Leaving pictures aside, set down each line exactly, from the first line of the data to the line with "supermercado, un centro", both included.
┄┄┄┄┄┄
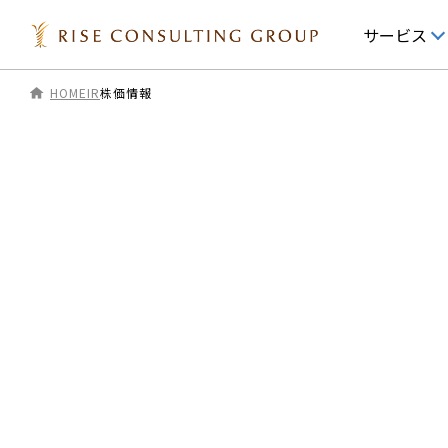
サービス
HOME
IR
株価情報
IR情報
サービス
IRニュース
経営戦略
IRライブラリ 一覧
業務改善・組織開
役員プロフィール
デジタル・テクノ
IRカレンダー
マーケティング・C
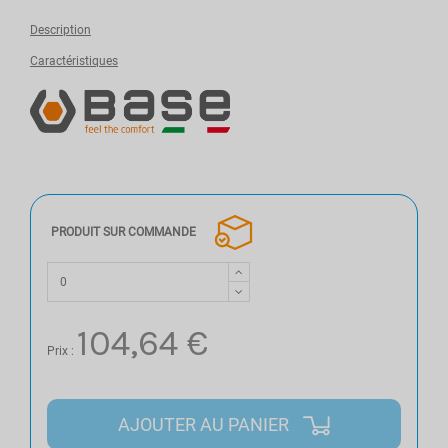
Description
Caractéristiques
PRODUIT SUR COMMANDE
104,64 €
Prix :
AJOUTER AU PANIER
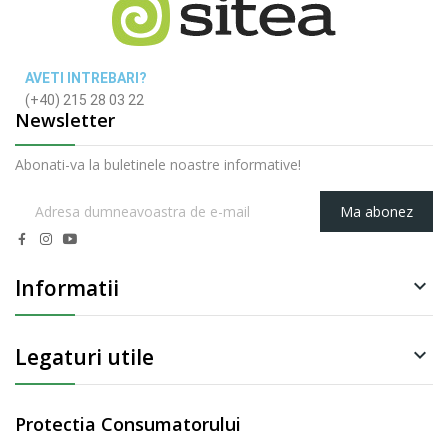
AVETI INTREBARI?
(+40) 215 28 03 22
Newsletter
Abonati-va la buletinele noastre informative!
Ma abonez
Informatii

Legaturi utile

Protectia Consumatorului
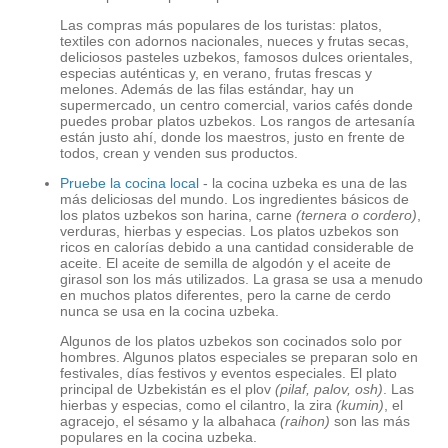
Las compras más populares de los turistas: platos,
textiles con adornos nacionales, nueces y frutas secas,
deliciosos pasteles uzbekos, famosos dulces orientales,
especias auténticas y, en verano, frutas frescas y
melones. Además de las filas estándar, hay un
supermercado, un centro comercial, varios cafés donde
puedes probar platos uzbekos. Los rangos de artesanía
están justo ahí, donde los maestros, justo en frente de
todos, crean y venden sus productos.
Pruebe la cocina local
- la cocina uzbeka es una de las
más deliciosas del mundo. Los ingredientes básicos de
los platos uzbekos son harina, carne
(ternera o cordero)
,
verduras, hierbas y especias. Los platos uzbekos son
ricos en calorías debido a una cantidad considerable de
aceite. El aceite de semilla de algodón y el aceite de
girasol son los más utilizados. La grasa se usa a menudo
en muchos platos diferentes, pero la carne de cerdo
nunca se usa en la cocina uzbeka.
Algunos de los platos uzbekos son cocinados solo por
hombres. Algunos platos especiales se preparan solo en
festivales, días festivos y eventos especiales. El plato
principal de Uzbekistán es el plov
(pilaf, palov, osh)
. Las
hierbas y especias, como el cilantro, la zira
(kumin)
, el
agracejo, el sésamo y la albahaca
(raihon)
son las más
populares en la cocina uzbeka.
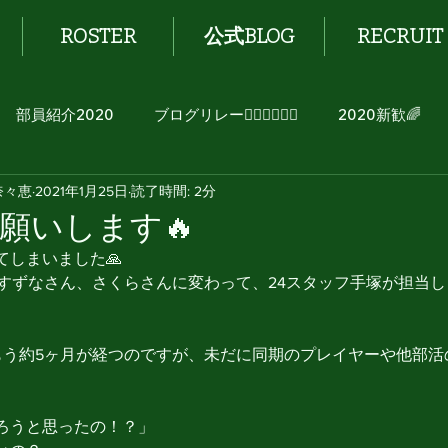
ROSTER
公式BLOG
RECRUIT
部員紹介2020
ブログリレー🏃🏻‍♂️🏃🏻‍♀️
2020新歓🌈
奈々恵
2021年1月25日
読了時間: 2分
願いします🔥
てしまいました🙏
のすずなさん、さくらさんに変わって、24スタッフ手塚が担当
もう約5ヶ月が経つのですが、未だに同期のプレイヤーや他部活
ろうと思ったの！？」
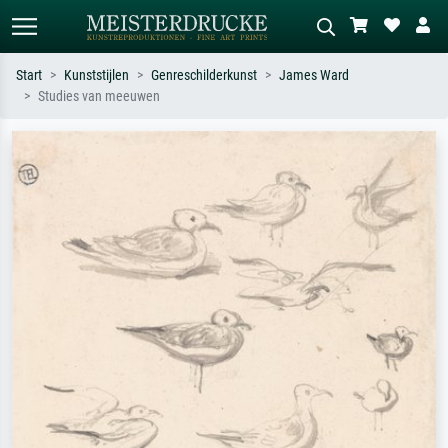
Start
Kunststijlen
Genreschilderkunst
James Ward
Studies van meeuwen
Standaard zoeken
AI-beeldzoeker
Zoek op kunstenaar, titel of stijl – bijv.
Beschrijf de scène – bijv. groene
Monet, Sterrennacht, impressionisme,
weide, abstract met veel rood, donker
Hokusai-golf, naakt.
olieverfschilderij, staand naakt naast
een boom.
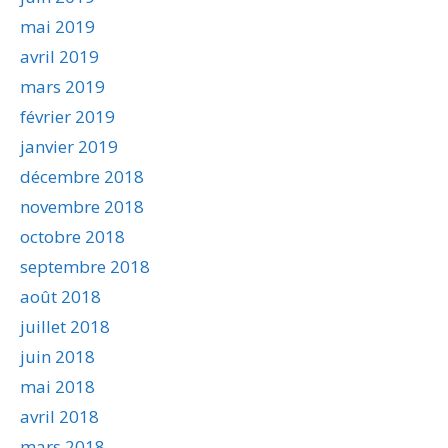
mai 2019
avril 2019
mars 2019
février 2019
janvier 2019
décembre 2018
novembre 2018
octobre 2018
septembre 2018
août 2018
juillet 2018
juin 2018
mai 2018
avril 2018
mars 2018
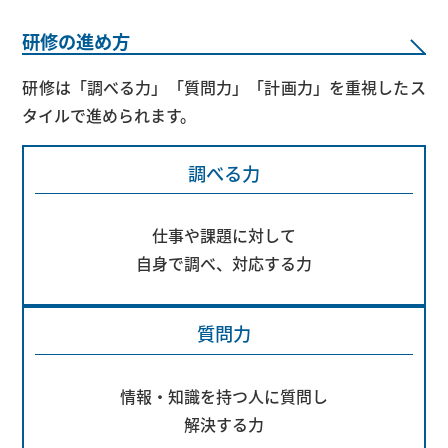
研修の進め方
研修は「調べる力」「質問力」「計画力」を重視したス
タイルで進められます。
調べる力
仕事や課題に対して
自身で調べ、対応する力
質問力
情報・知識を持つ人に質問し
解決する力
┄┄┄┄┄┄
■ EXERCISE ANSWER
サービス
HOME
IR
株価情報
IR情報
サービス
IRニュース
経営戦略
IRライブラリ 一覧
業務改善・組織開
役員プロフィール
デジタル・テクノ
IRカレンダー
マーケティング・C
Description
Caractéristiques
PRODUIT SUR COMMANDE
104,64 €
Prix :
AJOUTER AU PANIER
AVETI INTREBARI?
(+40) 215 28 03 22
Newsletter
Abonati-va la buletinele noastre informative!
Ma abonez
Informatii

Legaturi utile

Protectia Consumatorului
Las compras más populares de los turistas: platos,
textiles con adornos nacionales, nueces y frutas secas,
deliciosos pasteles uzbekos, famosos dulces orientales,
especias auténticas y, en verano, frutas frescas y
melones. Además de las filas estándar, hay un
supermercado, un centro comercial, varios cafés donde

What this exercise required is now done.